Industrial Resilience: Risks and Mitigation Strategies in the Automotive Industry

This interdisciplinary research project concerns several research areas of the EPSRC. The focus is on "Operational Research" in order to enable improved decision-making. By analysing operational practices and structural patterns in production and supply networks, the aim of the dissertation project is to identify vulnerabilities in these networks which compromise product safety. Large parts of the operational patterns leading to high profile recalls in many industries in recent years have not been investigated. Recent research has shed some light on possible reasons, for example increasingly complex products have been identified as a source of increasing recall rates. Moreover, the application of new technologies in products with critical safety requirements, such as consumer goods, brings new challenges for management practices and engineering. For example, recalls related to autonomous vehicle technologies increased exponentially within the past 10 years and are expected to increase further. First approaches for mitigation measures to deal with high profile recalls have already been formulated by multiple research scholars and for various industries. These include measures on a policy level, such as the implementation of new standards and regulations as well as an increase in traceability, for example by applying RFID technology. However, these approaches remain fragmented and more importantly, the problem of increasing recall rates in large industry sectors such as automobile production, remain critical . The analysis of recall patterns during my master's thesis indicated that design flaws in products as well as production flaws are root causes of product malfunctions. Yet the question remains what are effective countermeasures on a root cause level? How are they addressed by current management practices? Therefore, the dissertation aims to discuss the causes of product recalls and to develop strategies for increasing product safety.

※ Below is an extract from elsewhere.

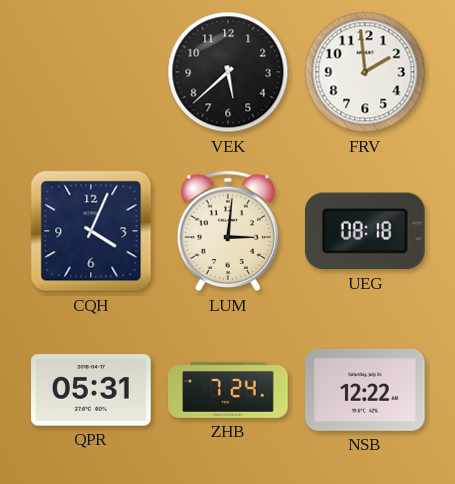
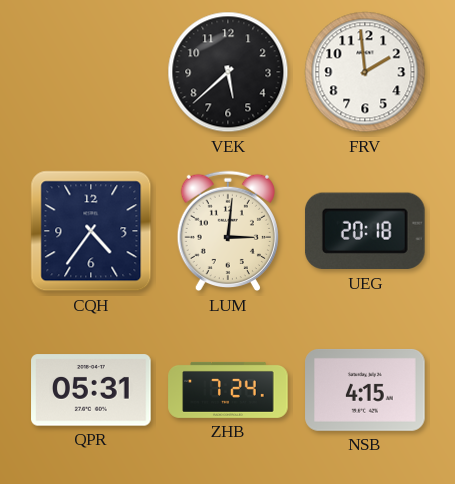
CQH: 4:04 -> 4:36
UEG: 08:18 -> 20:18
NSB: 12:22 -> 4:15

Furthermore, this research will rely on a mixed method approach and the research area "Artificial Intelligence Technologies" will be of relevance for this dissertation. Much of the potential of AI analytics in manufacturing is not realized yet. A recent study finds that for automotive and assembly alone, annual efficiency gains from AI analytics are estimated to 300 $bn. In this context, analytics applications for risks related to product malfunctions are various. For example, firms sometimes seek reactive recall strategies rather than preventive strategies, meaning that recalls are announced only after a safety hazard has caused injuries or deaths. With new technologies such as predictive analytics, predicting product malfunctions could prevent deaths and could at the same time increase operational efficiency and product conformity, using information in an early stage to correct flaws in design or production. In addition, managers today are often confronted with the question whether a recall should be issued if there are indications of a product malfunction, but no specific evidence. A predictive algorithm therefore could also be a decision support tool for practitioners, in case potentially malfunctioning products entered the market. Whereas well-established quality management techniques, such as "failure modes and effect analysis" are nowadays a prerequisite for component approvals in multiple industrial sectors, new approaches that include data analytics are likely to become more relevant.